Additionally, between 1997 and 2015, the number of women-owned businesses increased at a rate one and a half times the national average, the report said.
However, the construction industry lags behind, as only 7 percent of such firms are owned by women. And, even fewer women work as technicians in the HVAC field. Just 1.2 percent of the workforce was female in 2014, according to the U.S. Bureau of Labor Statistics (BLS).
Yet, despite the data, female professionals in the HVAC industry said they’re seeing more and more women entering the field.

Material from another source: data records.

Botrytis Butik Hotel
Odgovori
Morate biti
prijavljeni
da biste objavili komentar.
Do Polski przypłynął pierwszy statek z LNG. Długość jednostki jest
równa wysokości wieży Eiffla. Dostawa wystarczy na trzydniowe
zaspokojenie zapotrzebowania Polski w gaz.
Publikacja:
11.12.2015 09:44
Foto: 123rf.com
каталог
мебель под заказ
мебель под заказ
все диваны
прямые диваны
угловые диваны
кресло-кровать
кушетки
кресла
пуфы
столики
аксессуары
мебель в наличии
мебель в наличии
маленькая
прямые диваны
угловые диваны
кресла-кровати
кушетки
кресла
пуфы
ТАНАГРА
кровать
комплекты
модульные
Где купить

Kelly Eustice, COO of Heating & Plumbing Engineers Inc. (HPE) in Colorado Springs, Colorado, represents the third generation of her family to lead HPE. She and her husband took over the company following her father’s retirement in 2004.
Originally serving as CEO and company president, she and her husband elected to switch titles, as she felt she was more of an asset to the business in an operations role.
“I really found a home in the field, so I took over field operations,” Eustace said. “I like being out in the field; it’s where I’m the most comfortable and confident.
“I love that tradesfolk have such pride in what they do,” she continued. “That’s what gets me going in the morning. It’s why I come to work. I want to see all of them succeed.”
Eustace, who was recently honored with the 2015 Women of Influence Award from the Colorado Springs Business Journal, said she was proud to have one woman in HPE’s union apprenticeship program and another in its piping and plumbing apprenticeship program.
“I don’t think there are challenges in this industry as a woman,” Eustace said. “I look at everybody as individuals. And there are a lot more women in our industry than there have ever been. Everyone I’ve come across or worked with has been extremely respectful and supportive of my success. A lot of women don’t see the opportunities that exist, and they’re not around enough women who work in these roles to realize all the benefits a career in this industry can afford them.”